Do the new technologies make us happier?
1988 - yards full of children; chalk-scraped sites; green-painted fresh walnuts; a bell of a popular ball; laugh and laughter; hunter's sleigh; leaves as the most fluctuating currency; Lutenitsa children's mouths oiled; stomach pain due to overeating with ginkgo; impressive collections of napkins and smells, etc., and so on.
2018 - empty yards; horns and shouts between jarred drivers; children with a locked-out look at the phone; children with earphones in the tram; children with tablet in hands on dinner table at home; children in front of the computer in sending an emoticon expressing emotion while the faces remain stone, etc., etc.
30 years of difference, as if we were teleported to another planet.
No, technology does not make us happier.
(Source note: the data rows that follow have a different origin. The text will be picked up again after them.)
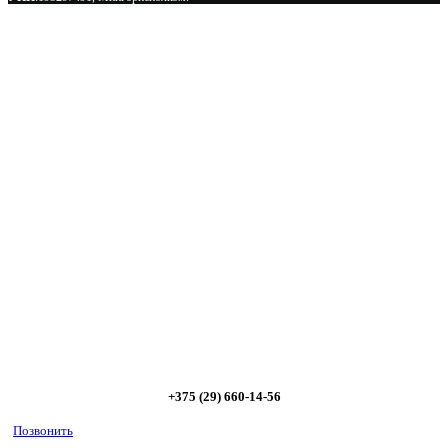
Сэкономьте Ваше время на подбор
радиаторов!
Позвоните и мы: - рассчитаем требуемую мощность; -
предложим от 3х вариантов в разном дизайне и ценовом
диапазоне; - большой выбор в наличии и под заказ;
Позвоните сейчас и получите скидку от
5%
+375 (29) 660-14-56
Позвонить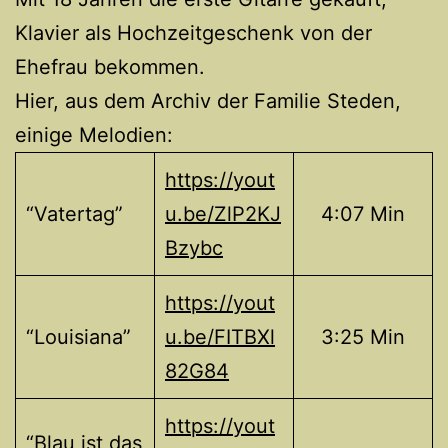
Klavier als Hochzeitgeschenk von der
Ehefrau bekommen.
Hier, aus dem Archiv der Familie Steden,
einige Melodien:
https://yout
“Vatertag”
u.be/ZlP2KJ
4:07 Min
Bzybc
https://yout
“Louisiana”
u.be/FITBXl
3:25 Min
82G84
https://yout
“Blau ist das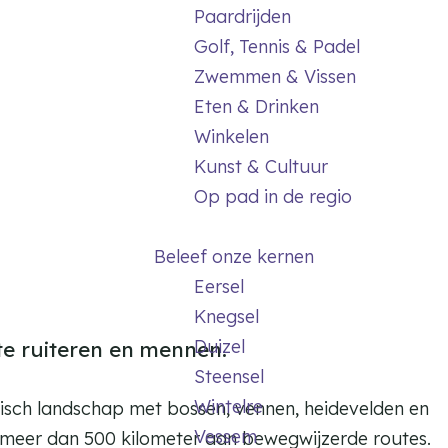
Paardrijden
Golf, Tennis & Padel
Zwemmen & Vissen
Eten & Drinken
Winkelen
Kunst & Cultuur
Op pad in de regio
Beleef onze kernen
Eersel
Knegsel
Duizel
e ruiteren en mennen.
Steensel
Wintelre
pisch landschap met bossen, vennen, heidevelden en
Vessem
 meer dan 500 kilometer aan bewegwijzerde routes.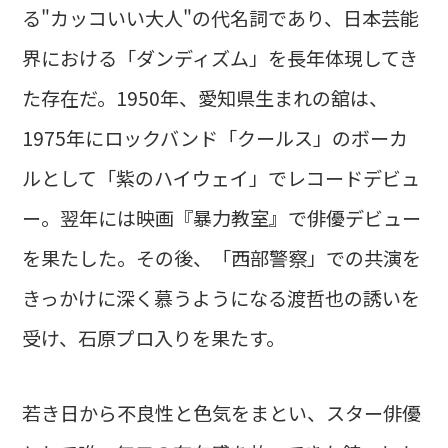
る"カッコいい大人"の代名詞であり、日本芸能
界における「ダンディズム」を長年体現してき
た存在だ。1950年、愛知県生まれの舘は、
1975年にロックバンド「クールス」のボーカ
ルとして「紫のハイウェイ」でレコードデビュ
ー。翌年には映画『暴力教室』で俳優デビュー
を果たした。その後、「西部警察」での共演を
きっかけに深く慕うようになる渡哲也の誘いを
受け、石原プロ入りを果たす。
若き日から不良性と色気をまとい、スター俳優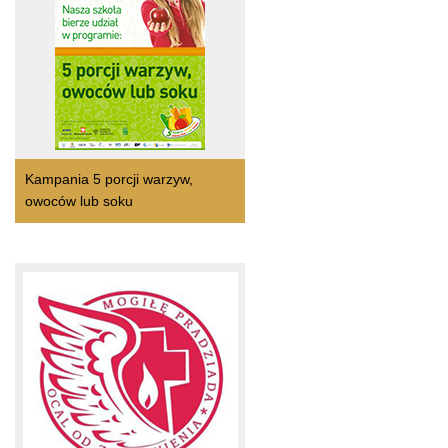
Kampania 5 porcji warzyw,
owoców lub soku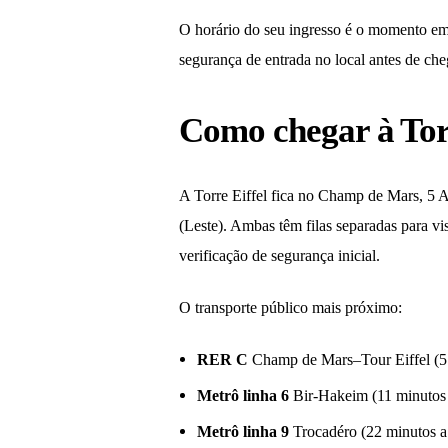
O horário do seu ingresso é o momento em 
segurança de entrada no local antes de che
Como chegar à Tor
A Torre Eiffel fica no Champ de Mars, 5 A
(Leste). Ambas têm filas separadas para vis
verificação de segurança inicial.
O transporte público mais próximo:
RER C
Champ de Mars–Tour Eiffel (5 
Metrô linha 6
Bir-Hakeim (11 minutos 
Metrô linha 9
Trocadéro (22 minutos a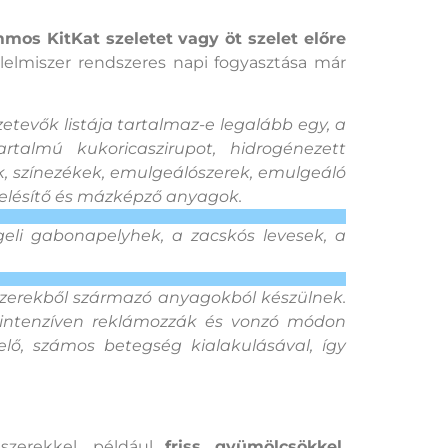
mmos KitKat szeletet vagy öt szelet előre
 élelmiszer rendszeres napi fogyasztása már
etevők listája tartalmaz-e legalább egy, a
talmú kukoricaszirupot, hidrogénezett
ók, színezékek, emulgeálószerek, emulgeáló
zselésítő és mázképző anyagok.
ggeli gabonapelyhek, a zacskós levesek, a
iszerekből származó anyagokból készülnek.
, intenzíven reklámozzák és vonzó módon
elő, számos betegség kialakulásával, így
iszerekkel, például
friss gyümölcsökkel,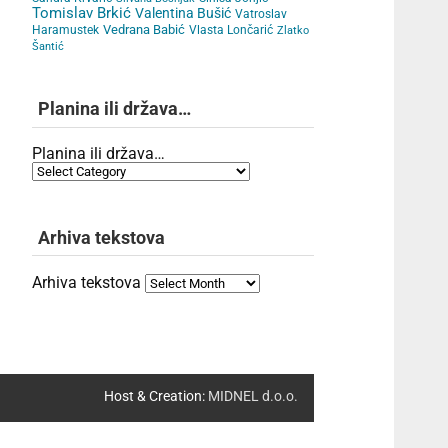
Tomislav Brkić
Valentina Bušić
Vatroslav
Vedrana Babić
Haramustek
Vlasta Lončarić
Zlatko
Šantić
Planina ili država…
Planina ili država…
Arhiva tekstova
Arhiva tekstova
Host & Creation:
MIDNEL d.o.o.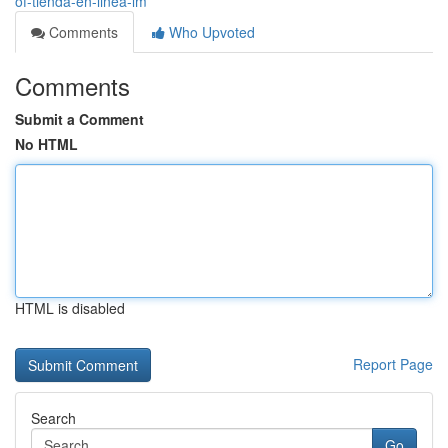
of-tienda-en-linea-lm
Comments
Who Upvoted
Comments
Submit a Comment
No HTML
HTML is disabled
Report Page
Search
Go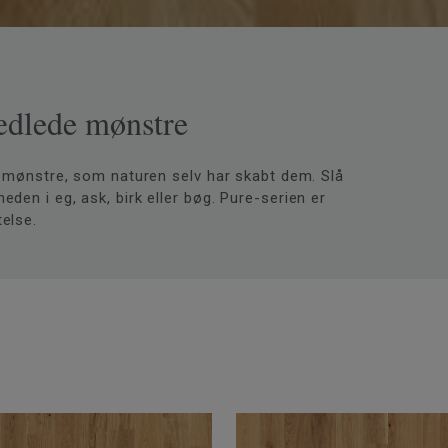
ædlede mønstre
mønstre, som naturen selv har skabt dem. Slå
heden i eg, ask, birk eller bøg. Pure-serien er
telse.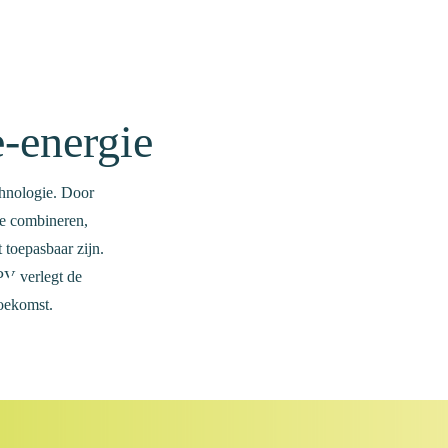
-energie
chnologie. Door
te combineren,
toepasbaar zijn.
PV verlegt de
oekomst.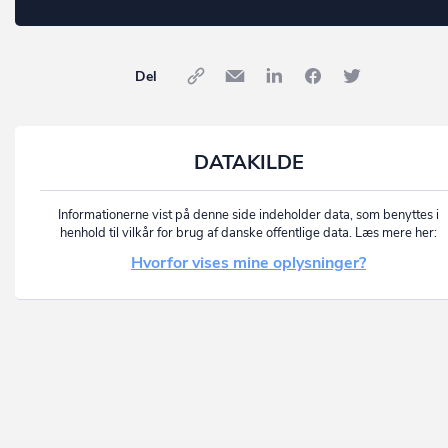
Del
DATAKILDE
Informationerne vist på denne side indeholder data, som benyttes i
henhold til vilkår for brug af danske offentlige data. Læs mere her:
Hvorfor vises mine oplysninger?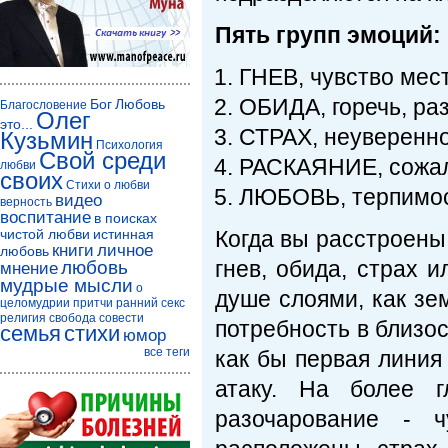
Пять групп эмоций:
ГНЕВ, чувство мест
ОБИДА, горечь, ра
Бог
Любовь
Благословение
Олег
это...
СТРАХ, неуверенно
Кузьмин
Психология
Свой среди
РАСКАЯНИЕ, сожале
любви
своих
Стихи о любви
ЛЮБОВЬ, терпимос
видео
верность
воспитание
в поисках
чистой любви
истинная
Когда вы расстроены,
книги
личное
любовь
гнев, обида, страх 
любовь
мнение
мудрые мысли
о
душе слоями, как зе
целомудрии
притчи
ранний секс
религия
свобода совести
потребность в близос
семья
стихи
юмор
все теги
как бы первая линия
атаку. На более г
разочарование - 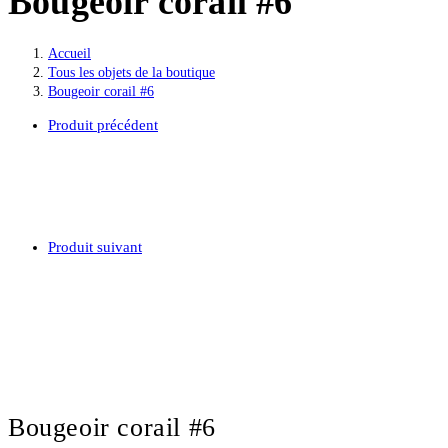
Bougeoir corail #6
Accueil
>
Tous les objets de la boutique
>
Bougeoir corail #6
Produit précédent
Produit suivant
Bougeoir corail #6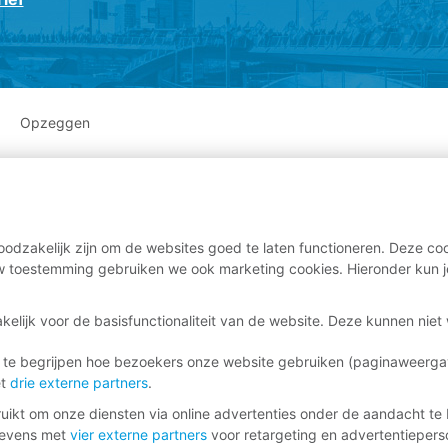
Opzeggen
odzakelijk zijn om de websites goed te laten functioneren. Deze coo
 toestemming gebruiken we ook marketing cookies. Hieronder kun j
kelijk voor de basisfunctionaliteit van de website. Deze kunnen nie
 te begrijpen hoe bezoekers onze website gebruiken (paginaweerg
et
drie externe partners
.
ikt om onze diensten via online advertenties onder de aandacht te 
gevens met
vier externe partners
voor retargeting en advertentieperso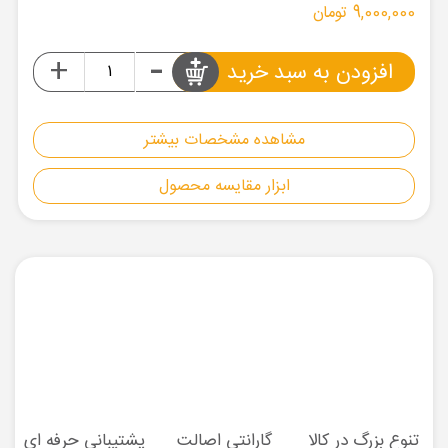
9,000,000 تومان
-
+
افزودن به سبد خرید
مشاهده مشخصات بیشتر
ابزار مقایسه محصول
تنوع بزرگ در کالا
گارانتی اصالت
پشتیبانی حرفه ای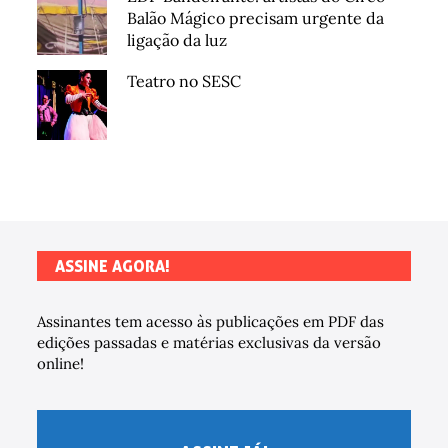
Balão Mágico precisam urgente da
ligação da luz
Teatro no SESC
ASSINE AGORA!
Assinantes tem acesso às publicações em PDF das
edições passadas e matérias exclusivas da versão
online!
Only the one who does not remember such a childhood has no idea how much more technology has taken than we have given us.
Indisputable advantage of technology is the ability to hear the voice of a loved one anywhere, anytime; send an e-mail in seconds and receive an answer; to see a close friend in a Skype near you; to work very quickly with the keyboard rather than a typewriter if you need to print text. Still, in the illusion, how much the technology gives us, we forget how they skillfully cling to our nets, intoxicate us, become a drug we can not do without, and before we feel we are already their prisoners.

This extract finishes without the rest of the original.